> EXERCISE DESCRIPTION:
Write out the stretch of lines below that begins at the line with "Horizontale" and ends at the line with "सेल्यूट इतिहास की", including both, exactly as given and nothing more.

> Saved data entries:
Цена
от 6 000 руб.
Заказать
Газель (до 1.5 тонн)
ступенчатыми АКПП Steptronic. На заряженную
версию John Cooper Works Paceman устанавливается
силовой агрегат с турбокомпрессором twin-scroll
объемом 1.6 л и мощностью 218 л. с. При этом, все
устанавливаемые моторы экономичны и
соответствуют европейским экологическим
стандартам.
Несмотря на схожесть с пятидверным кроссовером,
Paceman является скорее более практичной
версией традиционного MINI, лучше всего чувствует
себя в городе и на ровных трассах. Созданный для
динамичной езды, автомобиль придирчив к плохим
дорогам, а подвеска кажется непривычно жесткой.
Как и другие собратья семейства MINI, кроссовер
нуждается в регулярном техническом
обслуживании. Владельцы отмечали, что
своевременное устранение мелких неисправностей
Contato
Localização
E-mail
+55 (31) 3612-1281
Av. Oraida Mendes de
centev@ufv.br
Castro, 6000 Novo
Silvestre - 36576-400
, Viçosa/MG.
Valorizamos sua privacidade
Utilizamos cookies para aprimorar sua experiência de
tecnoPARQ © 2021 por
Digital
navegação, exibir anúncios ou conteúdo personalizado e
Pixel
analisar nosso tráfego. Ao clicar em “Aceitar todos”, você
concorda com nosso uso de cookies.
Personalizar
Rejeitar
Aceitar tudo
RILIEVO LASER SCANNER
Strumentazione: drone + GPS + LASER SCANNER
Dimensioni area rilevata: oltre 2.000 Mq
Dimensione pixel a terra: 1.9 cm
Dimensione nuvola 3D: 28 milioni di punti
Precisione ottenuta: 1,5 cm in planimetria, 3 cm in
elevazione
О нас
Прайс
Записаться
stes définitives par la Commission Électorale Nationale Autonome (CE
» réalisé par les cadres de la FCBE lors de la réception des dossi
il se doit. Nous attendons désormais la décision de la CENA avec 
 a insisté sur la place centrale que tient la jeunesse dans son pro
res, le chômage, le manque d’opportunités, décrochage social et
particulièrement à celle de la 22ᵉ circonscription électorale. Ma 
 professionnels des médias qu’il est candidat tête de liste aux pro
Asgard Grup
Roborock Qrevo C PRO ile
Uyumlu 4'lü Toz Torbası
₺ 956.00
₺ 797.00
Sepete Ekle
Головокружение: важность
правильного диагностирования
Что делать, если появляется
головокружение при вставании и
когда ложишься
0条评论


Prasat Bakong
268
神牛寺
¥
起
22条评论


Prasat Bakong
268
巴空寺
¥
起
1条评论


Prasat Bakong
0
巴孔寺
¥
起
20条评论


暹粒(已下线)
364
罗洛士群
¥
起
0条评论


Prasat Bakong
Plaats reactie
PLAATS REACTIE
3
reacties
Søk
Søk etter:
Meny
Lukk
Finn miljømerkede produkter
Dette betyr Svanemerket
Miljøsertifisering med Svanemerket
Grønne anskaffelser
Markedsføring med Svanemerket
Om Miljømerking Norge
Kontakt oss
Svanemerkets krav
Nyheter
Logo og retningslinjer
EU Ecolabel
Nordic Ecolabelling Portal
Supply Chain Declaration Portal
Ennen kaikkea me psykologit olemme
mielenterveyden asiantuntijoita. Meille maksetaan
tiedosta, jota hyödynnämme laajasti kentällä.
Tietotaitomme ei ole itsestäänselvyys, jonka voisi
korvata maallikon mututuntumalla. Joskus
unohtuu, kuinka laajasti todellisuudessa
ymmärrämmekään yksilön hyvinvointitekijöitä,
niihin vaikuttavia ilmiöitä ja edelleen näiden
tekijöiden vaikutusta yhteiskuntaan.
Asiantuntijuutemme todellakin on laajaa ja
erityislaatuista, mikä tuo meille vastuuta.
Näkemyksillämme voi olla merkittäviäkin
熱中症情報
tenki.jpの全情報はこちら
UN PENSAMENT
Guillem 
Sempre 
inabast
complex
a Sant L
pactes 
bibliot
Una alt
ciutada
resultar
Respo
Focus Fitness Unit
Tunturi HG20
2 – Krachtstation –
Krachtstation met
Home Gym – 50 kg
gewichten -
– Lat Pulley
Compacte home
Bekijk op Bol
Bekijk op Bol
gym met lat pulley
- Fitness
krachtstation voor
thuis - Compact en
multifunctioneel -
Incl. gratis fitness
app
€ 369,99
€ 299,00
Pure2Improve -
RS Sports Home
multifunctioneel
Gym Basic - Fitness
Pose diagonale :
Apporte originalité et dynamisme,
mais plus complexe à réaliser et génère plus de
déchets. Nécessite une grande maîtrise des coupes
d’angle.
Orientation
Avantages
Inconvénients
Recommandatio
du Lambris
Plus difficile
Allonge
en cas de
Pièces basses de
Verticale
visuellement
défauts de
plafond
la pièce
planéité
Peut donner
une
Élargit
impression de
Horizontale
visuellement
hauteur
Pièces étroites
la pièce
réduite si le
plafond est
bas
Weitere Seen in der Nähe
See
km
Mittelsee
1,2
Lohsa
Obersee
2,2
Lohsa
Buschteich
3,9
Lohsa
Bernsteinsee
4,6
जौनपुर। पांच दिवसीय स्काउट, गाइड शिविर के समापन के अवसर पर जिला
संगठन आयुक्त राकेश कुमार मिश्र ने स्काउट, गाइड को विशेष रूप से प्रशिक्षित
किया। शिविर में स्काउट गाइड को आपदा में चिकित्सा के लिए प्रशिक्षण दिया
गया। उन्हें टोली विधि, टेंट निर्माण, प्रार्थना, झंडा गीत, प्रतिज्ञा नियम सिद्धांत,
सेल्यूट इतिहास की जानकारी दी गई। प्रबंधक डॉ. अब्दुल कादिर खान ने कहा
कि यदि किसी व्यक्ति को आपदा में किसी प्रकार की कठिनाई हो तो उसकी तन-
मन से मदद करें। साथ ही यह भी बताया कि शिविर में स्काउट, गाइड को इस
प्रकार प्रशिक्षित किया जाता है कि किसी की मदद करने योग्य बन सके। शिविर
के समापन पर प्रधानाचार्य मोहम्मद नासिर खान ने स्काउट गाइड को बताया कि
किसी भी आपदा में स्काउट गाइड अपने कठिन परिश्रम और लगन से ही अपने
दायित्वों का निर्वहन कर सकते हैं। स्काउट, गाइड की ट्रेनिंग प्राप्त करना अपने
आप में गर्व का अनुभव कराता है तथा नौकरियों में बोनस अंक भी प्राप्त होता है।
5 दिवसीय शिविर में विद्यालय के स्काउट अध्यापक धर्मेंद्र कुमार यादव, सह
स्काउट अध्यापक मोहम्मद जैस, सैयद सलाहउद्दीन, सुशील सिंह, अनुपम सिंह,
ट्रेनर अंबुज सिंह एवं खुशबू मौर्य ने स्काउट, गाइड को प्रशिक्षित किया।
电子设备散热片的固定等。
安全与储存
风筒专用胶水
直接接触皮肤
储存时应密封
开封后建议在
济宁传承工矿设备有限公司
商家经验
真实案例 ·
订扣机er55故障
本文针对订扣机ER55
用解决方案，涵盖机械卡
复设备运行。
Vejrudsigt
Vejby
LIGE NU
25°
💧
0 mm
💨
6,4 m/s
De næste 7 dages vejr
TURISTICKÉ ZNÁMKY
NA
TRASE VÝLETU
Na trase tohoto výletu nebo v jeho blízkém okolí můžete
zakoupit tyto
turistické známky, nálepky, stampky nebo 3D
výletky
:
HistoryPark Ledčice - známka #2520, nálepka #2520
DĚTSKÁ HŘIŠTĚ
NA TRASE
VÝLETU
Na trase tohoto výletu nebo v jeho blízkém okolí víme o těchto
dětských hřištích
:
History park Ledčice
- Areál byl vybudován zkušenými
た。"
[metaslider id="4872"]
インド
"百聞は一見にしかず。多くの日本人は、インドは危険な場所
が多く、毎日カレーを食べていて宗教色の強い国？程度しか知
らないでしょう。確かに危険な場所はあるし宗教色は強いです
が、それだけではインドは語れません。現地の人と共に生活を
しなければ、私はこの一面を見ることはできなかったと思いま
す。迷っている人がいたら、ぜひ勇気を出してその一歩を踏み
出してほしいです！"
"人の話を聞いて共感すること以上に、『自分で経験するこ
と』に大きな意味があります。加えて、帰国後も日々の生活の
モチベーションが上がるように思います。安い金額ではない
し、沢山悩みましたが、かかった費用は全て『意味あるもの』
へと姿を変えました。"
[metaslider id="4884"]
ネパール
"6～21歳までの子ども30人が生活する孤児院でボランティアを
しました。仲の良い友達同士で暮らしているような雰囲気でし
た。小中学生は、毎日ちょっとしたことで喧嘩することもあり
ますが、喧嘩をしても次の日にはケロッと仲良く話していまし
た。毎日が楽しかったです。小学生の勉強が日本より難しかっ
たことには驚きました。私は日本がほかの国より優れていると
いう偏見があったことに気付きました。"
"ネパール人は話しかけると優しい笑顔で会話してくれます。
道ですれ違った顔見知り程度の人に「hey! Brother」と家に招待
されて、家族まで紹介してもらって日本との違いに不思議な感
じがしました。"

> RESULT:
Horizontale
visuellement
hauteur
Pièces étroites
la pièce
réduite si le
plafond est
bas
Weitere Seen in der Nähe
See
km
Mittelsee
1,2
Lohsa
Obersee
2,2
Lohsa
Buschteich
3,9
Lohsa
Bernsteinsee
4,6
जौनपुर। पांच दिवसीय स्काउट, गाइड शिविर के समापन के अवसर पर जिला
संगठन आयुक्त राकेश कुमार मिश्र ने स्काउट, गाइड को विशेष रूप से प्रशिक्षित
किया। शिविर में स्काउट गाइड को आपदा में चिकित्सा के लिए प्रशिक्षण दिया
गया। उन्हें टोली विधि, टेंट निर्माण, प्रार्थना, झंडा गीत, प्रतिज्ञा नियम सिद्धांत,
सेल्यूट इतिहास की जानकारी दी गई। प्रबंधक डॉ. अब्दुल कादिर खान ने कहा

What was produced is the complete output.